CheW-only ring in the receptor array. (A and D) Six Tsr trimers (residues 300–480; labeled as a cyan T) were fitted into the map as a rigid body. (A and B) Progressive slices through the core complex in D, moving into the cytoplasm and away from the membrane, are shown. (B and C) Six CheW (W) molecules form a ring that is structurally similar to the CheW/P5 ring (Fig. 3) but lacks additional density beneath the CheW-only ring (d). Each CheW interacts with one dimer subunit of a Tsr trimer, which is free to form a core complex with an adjacent MCP trimer, and a P3/P3′ dimer serves as the central core. (C and D) At the interface between one Tsr trimer and one CheW monomer, residues I33, E38, I39, and V87 of CheW (colored in red) form a hydrophobic pocket (orange dashed circles) adjacent to hydrophobic residues (F373, I377, L380, and V384; purple) from Tsr. (E) Same residues from different Tsr monomers that form the hydrophobic core of the Tsr trimer (purple dashed circles in Fig. 3E) are shown in orange and highlighted with orange dashed circles in the hydrophobicity map of the CheW ring.

Cartoon illustrates the assembly of an extended receptor array.

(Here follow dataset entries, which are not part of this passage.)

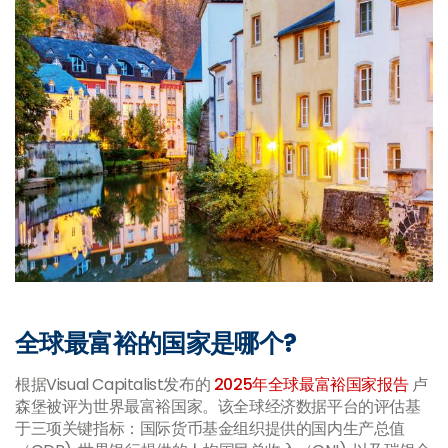
全球最富裕的国家是哪个?
根据Visual Capitalist发布的
2025年全球最富裕国家报告
卢
森堡被评为世界最富裕国家。该全球经济数据平台的评估基
于三项关键指标：国际货币基金组织提供的国内生产总值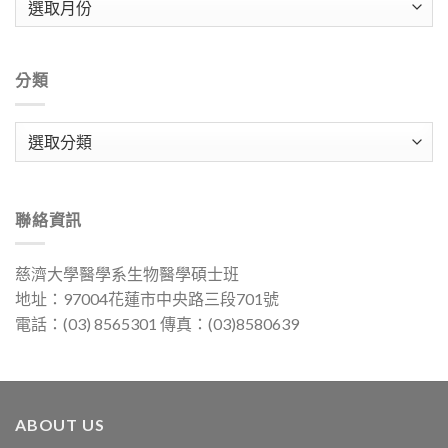
整
分類
分
類
聯絡資訊
慈濟大學醫學系生物醫學碩士班
地址：97004花蓮市中央路三段701號
電話：(03) 8565301 傳真：(03)8580639
ABOUT US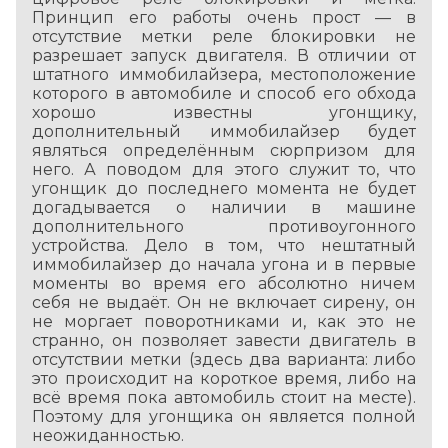
Принцип его работы очень прост — в
отсутствие метки реле блокировки не
разрешает запуск двигателя. В отличии от
штатного иммобилайзера, местоположение
которого в автомобиле и способ его обхода
хорошо известны угонщику,
дополнительный иммобилайзер будет
являться определённым сюрпризом для
него. А поводом для этого служит то, что
угонщик до последнего момента не будет
догадывается о наличии в машине
дополнительного противоугонного
устройства. Дело в том, что нештатный
иммобилайзер до начала угона и в первые
моменты во время его абсолютно ничем
себя не выдаёт. Он не включает сирену, он
не моргает поворотниками и, как это не
странно, он позволяет завести двигатель в
отсутствии метки (здесь два варианта: либо
это происходит на короткое время, либо на
всё время пока автомобиль стоит на месте).
Поэтому для угонщика он является полной
неожиданностью.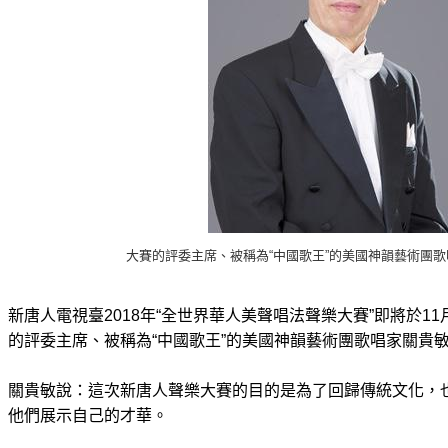
大賽的評委主席、被稱為“中國歌王”的美國神韻藝術團
新唐人電視臺2018年“全世界華人美聲唱法聲樂大賽”即將於11
的評委主席、被稱為“中國歌王”的美國神韻藝術團歌唱家關貴敏
關貴敏說：這次新唐人聲樂大賽的目的是為了回歸傳統文化，
他們展示自己的才華。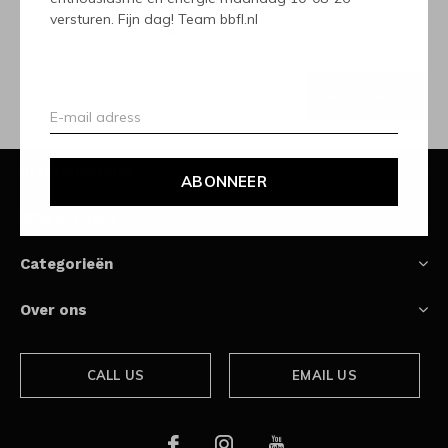
versturen. Fijn dag! Team bbfl.nl
Ontvang de nieuwste aanbiedingen en promoties
ABONNEER
Klantenservice
ABONNEER
Mijn account
Categorieën
Over ons
CALL US
EMAIL US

The initial components, consisting of the P3 and P5 domains of CheA (orange), MCP trimers (blue), and CheW (yellow) form a core complex. Three core complexes are interconnected by P5/CheW interactions to form a lattice unit, which can assemble further to form an indefinitely large array. Rings containing only CheW may play a role in reinforcing the network to achieve optimal cooperativity and sensitivity.

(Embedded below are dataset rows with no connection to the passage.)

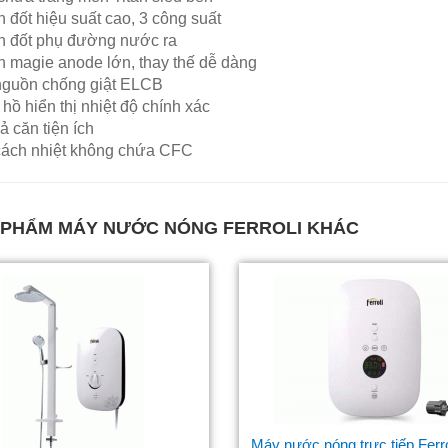
 đốt hiệu suất cao, 3 công suất
h đốt phụ đường nước ra
 magie anode lớn, thay thế dễ dàng
nguồn chống giật ELCB
hồ hiển thị nhiệt độ chính xác
ả căn tiện ích
cách nhiệt không chứa CFC
 PHẨM
MÁY NƯỚC NÓNG FERROLI
KHÁC
Máy nước nóng trực tiếp Ferro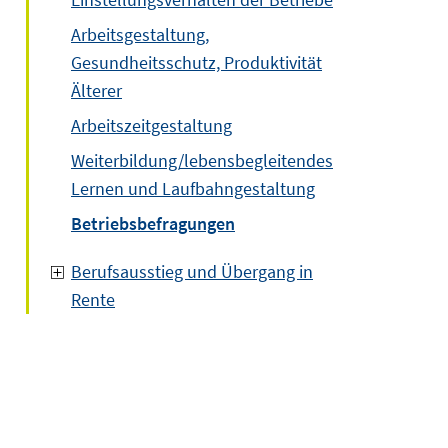
Arbeitsgestaltung,
Gesundheitsschutz, Produktivität
Älterer
Arbeitszeitgestaltung
Weiterbildung/lebensbegleitendes
Lernen und Laufbahngestaltung
Betriebsbefragungen
Berufsausstieg und Übergang in
Rente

Highly cooperative receptor array in E. coli is responsible for the sensitivity, high dynamic range, and strong amplification of chemotactic signaling, which regulates the direction of the flagellar rotation (Upper Left). Cryo-ET of intact receptor arrays in E. coli minicells not only reveals the molecular architecture of the MCP-CheW-CheA core signaling complex (composed of 6 MCP dimers and 2 CheW monomers for each CheA dimer) (Upper Center and Upper Right) but provides insights into a molecular basis of the array formation from its key components (Lower).